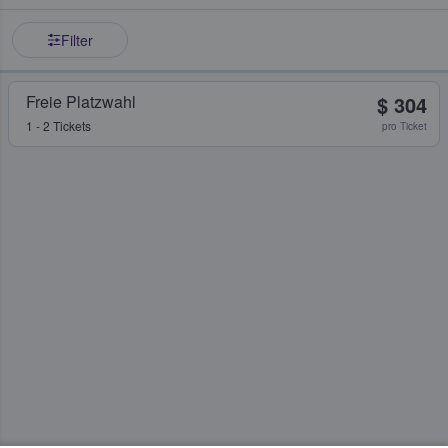
Filter
Freie Platzwahl
$ 304
1 - 2 Tickets
pro Ticket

******************************

**EXERCISE PROMPT:**
Give back the material word for word, leaving out its pictures.

**WRITTEN SOLUTION:**
Filter
Freie Platzwahl
$ 304
1 - 2 Tickets
pro Ticket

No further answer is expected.